Mülheim an der Ruhr. .
30 Stunden Arbeit bei gleichem Lohn? Die Idee hat was, denkt so mancher Arbeitnehmer und wähnt sich schon halb in der Hängematte. Doch der von über 100 Wissenschaftlern, Politikern und Gewerkschaftern in einem offenen Brief formulierte Vorschlag, der zu geringerer Arbeitslosigkeit führen soll, stößt längst nicht bei allen Mülheimer Experten auf Gegenliebe.
„Unter den jetzigen Bedingungen, am Rande einer Rezession, ist das keine kluge Forderung“, sagt etwa Prof. Dr. Werner A. Halver, Dekan des Fachbereichs Wirtschaft an der Hochschule Ruhr West. Die Arbeitsproduktivität steige nicht sehr an, die Löhne aber holten auf. „Die Unternehmen sind schon höher belastet durch die Arbeitskosten; noch mehr können sie nicht auffangen.“ In den vergangenen Jahren sei die Produktivität des Einzelnen – über alle Branchen – jährlich um 1,5 % gestiegen. Dieser Gewinn sei „die Masse, die man verfrühstücken kann“, so Halver, und entspreche den Lohnsteigerungen. Wolle man nun mehr Menschen einstellen, sei das nur durch geringere Lohnzuschläge möglich.
"Wenn´s klappt, wäre es angenehm"
Michael J. Walter, Vorstandsvorsitzender der Unternehmerverbandsgruppe, lehnt die Initiative ab. Andernfalls stiegen Arbeitskosten drastisch; Folgen seien ein Verlust der Wettbewerbsfähigkeit und ein Abbau von Beschäftigung. Die Initiatoren hätten offenbar „noch nicht mitbekommen, dass Fachkräfte händeringend gesucht werden“. Grund für Arbeitslosigkeit sei oft mangelnde Qualifizierung.
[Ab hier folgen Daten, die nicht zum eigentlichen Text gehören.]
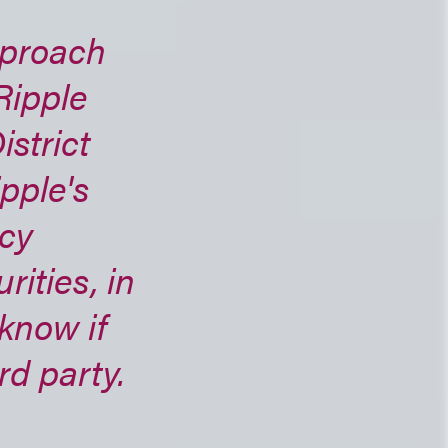
pproach
Ripple
istrict
pple's
ncy
ities, in
know if
rd party.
Ein Argument, das auch Ulrich Schreyer, Geschäftsführer des Diakoniewerks Arbeit und Kultur, anführt: „Das Volumen der Arbeitslosen ist nur ein Faktor; ihre Qualifikation ist ein anderer, entscheidender.“ Er sei skeptisch, dass die aufgestellte Rechnung aufgehe – „aber wenn’s klappt, wäre es angenehm“.
Falscher Zeitpunkt
Pietro Bazzoli, Betriebsratsvorsitzender bei Siemens, wünscht sich vor allem eins: „einen Blumenstrauß an Arbeitszeit-Maßnahmen“. Flexibilität sei das Gebot der Stunde; so seien für Eltern vielleicht 30 Stunden interessant, für andere Menschen hingegen 50 Stunden. Bazzoli bezweifelt, dass alle Arbeitnehmer vollen Lohnausgleich befürworten: „Die wissen schon, dass ein Unternehmen kein Sozialverband ist.“
„Für mich wäre es ein Traum“, sagt Dieter Hillebrand. Der DGB-Regionsvorsitzende hält das Ansinnen für gut, doch komme es zu einem falschen Zeitpunkt. „Im Moment spielt diese Diskussion in den Gewerkschaften keine Rolle; wir hatten aktuell so viele Krisen, da ging es vor allem um Beschäftigungssicherung.“ In den 1980-ern aber, da hätte es für Ideen wie diese eine Chance gegeben.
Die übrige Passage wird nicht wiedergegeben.